Given the challenging year we have all gone through in both the equity and fixed-income markets, it is sometimes human nature to focus on the short term, particularly when it comes to negative returns. However, your BFA investment committee has been through every market environment since the mid-1990s and understands that the markets reward patient investors. First, be very careful in evaluating performance on a short-term basis. If you focused solely on your portfolio’s losses in 2022, you would have overlooked the positive prior three years’ returns. Second, put away any desire to “cash out” to avoid further investment losses, particularly during those periods when volatility is at its greatest and it seems the market only goes down each succeeding day. Missing consecutive days of strong returns by cashing out can dramatically impact your portfolio’s overall performance, especially in its equities.
Our partners at Dimensional Fund Advisors (DFA) looked at the growth of $1,000 in the U.S. equity market over the past 30 years both by all-cap (the Russell 3000, from 1997-2021 in Figure 1) and by large-cap (the S&P 500, from 1991-2020 in Figure 2) including being out of the index (market) over the best week, month, etc. As you can see from the following DFA graphs, the results are sobering. It is too late to decide on a course of action when you are in the midst of the storm, so it is good to have a plan already. You can trust your BFA investment committee and rely on your financial plan to help you avoid these mistakes.
Figure 1 (Russell 3000 Index)
Figure 2 (S&P 500 Index, January 1991 – December 2020)
Financial Planning Concepts
what you need to know about secure act 2.0
On December 23, 2022, President Biden signed into law a $1.7 trillion budget bill that reshapes retirement savings legislation in the U.S. Secure Act 2.0 (“the Act) makes several changes to retirement plans like 401(k), 403(b), IRA and Roth IRA accounts to encourage Americans to save more for retirement. Here are four things that could directly impact your retirement plan strategy:
Required Minimum Distribution Age Increased to 73
Savers in retirement plans are required to make distributions from their tax-deferred savings (401(k)’s, IRA’s, 403(b)’s, etc.) plans when they reach a certain age, previously 72. The new legislation starts with one of the most important of all the provisions by increasing the age at which a minimum distribution is required to 73 from 72 starting in January 2023. It doesn’t help much if you were 72 or older in 2022 but if not, you have one more year before you must begin distributions. In ten years (2033), the Act will move the RMD age to 75.

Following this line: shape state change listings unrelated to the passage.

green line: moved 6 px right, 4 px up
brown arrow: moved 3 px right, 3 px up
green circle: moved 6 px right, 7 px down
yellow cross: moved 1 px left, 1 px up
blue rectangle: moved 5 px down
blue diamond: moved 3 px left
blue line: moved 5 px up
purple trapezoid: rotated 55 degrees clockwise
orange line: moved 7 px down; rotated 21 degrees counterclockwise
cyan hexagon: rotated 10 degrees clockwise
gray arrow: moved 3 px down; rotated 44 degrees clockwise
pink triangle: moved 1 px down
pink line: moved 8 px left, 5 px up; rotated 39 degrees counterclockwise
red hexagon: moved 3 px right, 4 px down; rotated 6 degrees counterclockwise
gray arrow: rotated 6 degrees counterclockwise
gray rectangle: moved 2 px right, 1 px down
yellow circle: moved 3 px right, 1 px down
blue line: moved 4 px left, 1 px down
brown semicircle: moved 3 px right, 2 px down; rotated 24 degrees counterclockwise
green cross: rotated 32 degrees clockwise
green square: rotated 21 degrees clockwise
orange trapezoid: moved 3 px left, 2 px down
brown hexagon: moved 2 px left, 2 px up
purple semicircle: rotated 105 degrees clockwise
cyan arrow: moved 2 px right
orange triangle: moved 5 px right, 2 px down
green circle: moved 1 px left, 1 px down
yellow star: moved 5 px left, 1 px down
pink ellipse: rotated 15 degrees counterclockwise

As a bonus, the 50% tax penalty for failing to withdraw your RMD has now been reduced to 25% in all cases or even to 10% if you take the necessary RMD by the end of the second year.
Emergency Expense Withdrawals from 401(k) and 403(b) Plans
The new legislation now allows an “emergency” distribution from retirement plans. The maximum distribution of $1,000 may be taken once each year. It will not be subject to the 10% penalty typical of withdrawals before age 59 ½ but the money must be repaid within a specified period or no more withdrawals will be allowed for three years.

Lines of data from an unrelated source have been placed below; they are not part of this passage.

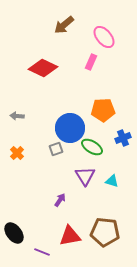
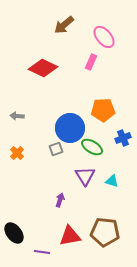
purple arrow: rotated 16 degrees counterclockwise
purple line: rotated 14 degrees counterclockwise
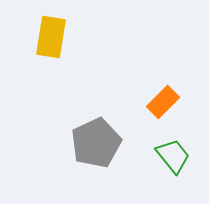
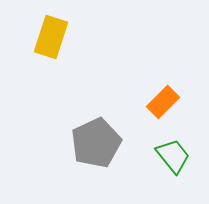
yellow rectangle: rotated 9 degrees clockwise
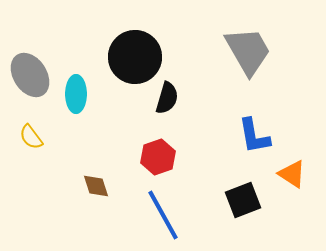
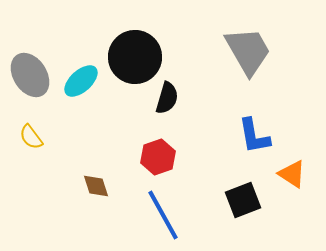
cyan ellipse: moved 5 px right, 13 px up; rotated 48 degrees clockwise
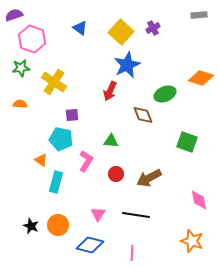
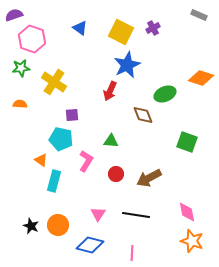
gray rectangle: rotated 28 degrees clockwise
yellow square: rotated 15 degrees counterclockwise
cyan rectangle: moved 2 px left, 1 px up
pink diamond: moved 12 px left, 12 px down
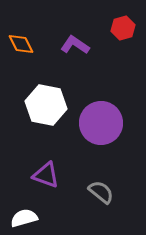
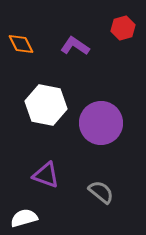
purple L-shape: moved 1 px down
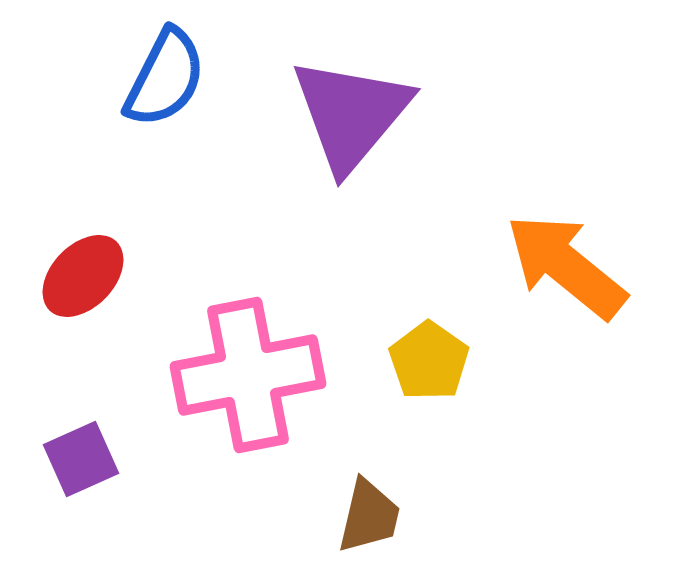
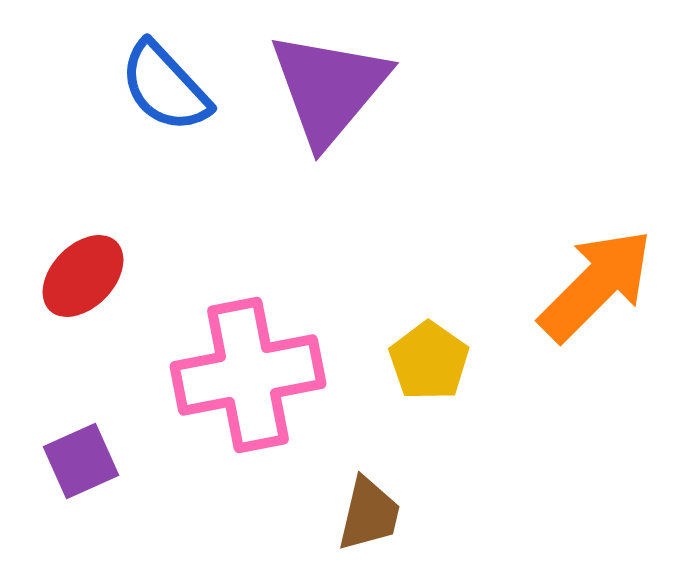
blue semicircle: moved 9 px down; rotated 110 degrees clockwise
purple triangle: moved 22 px left, 26 px up
orange arrow: moved 30 px right, 19 px down; rotated 96 degrees clockwise
purple square: moved 2 px down
brown trapezoid: moved 2 px up
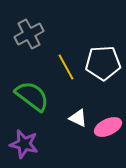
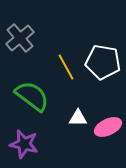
gray cross: moved 9 px left, 4 px down; rotated 12 degrees counterclockwise
white pentagon: moved 1 px up; rotated 12 degrees clockwise
white triangle: rotated 24 degrees counterclockwise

Catch-Up Contributions Increased
In 2022, savers who are 50 years old or older may make additional contributions to their retirement plans. In 2023, these participants in 401(k), 403(b) or Thrift Savings Plans may defer as much as $22,500 to their retirement savings plus an additional $7,500 catch-up contribution for a total of $30,000. The new Act increases those limits in 2025 for employees aged 60-63 to the greater of $10,000 or 150% of the standard catch-up rate adjusted for inflation. One additional important change occurs in 2024 when ALL catch-up contributions for employees with incomes above $145,000 will be required to be deposited into a Roth account.
Qualified Charitable Distribution (QCD) Limits Set to Increase
Qualified Charitable Distributions are tax-efficient gifts made by those over age 70 ½ directly to charity from an IRA. The distributions are not taxable and help satisfy the required minimum distribution. QCDs are capped at $100,000 per person per year. But starting in 2024, the QCD limit will be adjusted for inflation. Finally, in the past, QCDs were mostly limited to gifts directly to charity. But starting in 2023, the Act allows a one-time gift of up to $50,000 to charitable remainder annuity trusts, charitable remainder unitrusts, or charitable gift annuities. This may be a tax-efficient way to create a lifetime retirement income stream while benefiting a charity at the same time.
As we review your plan, we’ll let you know how Secure 2.0 can help.